The WPF ah-ha Moment

In nearly every bit of WPF training material or weblog there is some reference to the "ah-ha" moment. The point at which all the new concepts you've been learning gel into a cohesive unit.

For me, that moment was one or two months after I started developing WPF in earnest (by which I mean for users other than myself).

 

The task was to display two different indicators of a business metric, a green up arrow and a red down arrow.

image

My first instinct was to draw the two different arrows, export images to PNG, embed them as resources, and then raise an event each time it changed so that some code behind could dynamically show the appropriate image.

 

So tedious and so not the way to do it.

 

The first realization if there is no image - there is only a shape, or more specifically a Path.

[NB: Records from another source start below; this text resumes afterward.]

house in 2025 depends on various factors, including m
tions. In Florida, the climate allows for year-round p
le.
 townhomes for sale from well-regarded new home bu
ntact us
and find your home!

<Path Data="M8,40L8,24 0,24 16,0 32,24 24,24 24,40z"  Stroke="Black"  />

That produced the outline of the arrow.

The next realization was that I could use data binding on Shape properties such as Fill and RotateTransform. My previous mental map around data binding was that it was limited to direct business data, by breaking that model, whole new code-expressive opportunities opened up. And by binding to these newfangled dependency properties - the shape would be updated whenever the properties changed.

 

The first attempt still was too much code, as I assumed I needed a value converter

Fill="{Binding Path=BizMetric, Converter={StaticResource BizMetricToBrushConverter}}"
Again, too tedious and not the way to do it.

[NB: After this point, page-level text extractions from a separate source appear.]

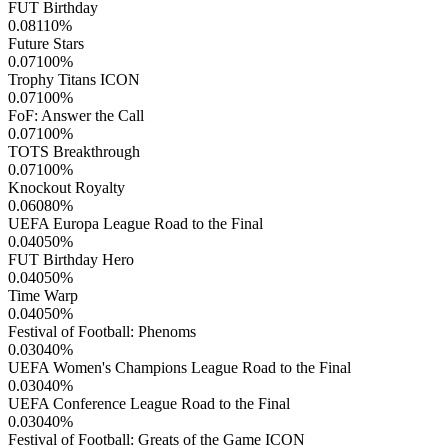
FUT Birthday
0.08110
%
Future Stars
0.07100
%
Trophy Titans ICON
0.07100
%
FoF: Answer the Call
0.07100
%
TOTS Breakthrough
0.07100
%
Knockout Royalty
0.06080
%
UEFA Europa League Road to the Final
0.04050
%
FUT Birthday Hero
0.04050
%
Time Warp
0.04050
%
Festival of Football: Phenoms
0.03040
%
UEFA Women's Champions League Road to the Final
0.03040
%
UEFA Conference League Road to the Final
0.03040
%
Festival of Football: Greats of the Game ICON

My final realization resulted in the code that's in use today, with dependency properties of the type needed directly on the presenter class, and data-bound to the shape

<Path 
     Data="M8,40L8,24 0,24 16,0 32,24 24,24 24,40z" 
     Fill="{Binding Path=BizMetricFillBrush}" 
     RenderTransformOrigin="0.5,0.5" >   
       <Path.RenderTransform>
            <RotateTransform Angle="{Binding Path=BizMetricRotationAngle}"/>
       </Path.RenderTransform>
</Path>

Update:

Russell Mull suggests the use of DataTriggers - which indeed, let you do all the styling in xaml.

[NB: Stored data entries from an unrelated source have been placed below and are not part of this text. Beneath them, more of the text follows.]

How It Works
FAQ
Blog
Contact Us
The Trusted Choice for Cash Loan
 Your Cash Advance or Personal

<Style TargetType="{x:Type Path}">
    <Style.Triggers>
        <DataTrigger Binding="{Binding Path=BizMetricDirection}" Value="1">
            <Setter Property="Fill" Value="Green" />
        </DataTrigger>
        <DataTrigger Binding="{Binding Path=BizMetricDirection}" Value="0">
            <Setter Property="Fill" Value="Transparent" />
        </DataTrigger>
        <DataTrigger Binding="{Binding Path=BizMetricDirection}" Value="-1">
            <Setter Property="Fill" Value="Red" />
            <Setter Property="RenderTransform">
                <Setter.Value>
                    <RotateTransform Angle="180"/>
                </Setter.Value>
            </Setter>
        </DataTrigger>
    </Style.Triggers>
</Style>

What was your "ah-ha" moment with WPF?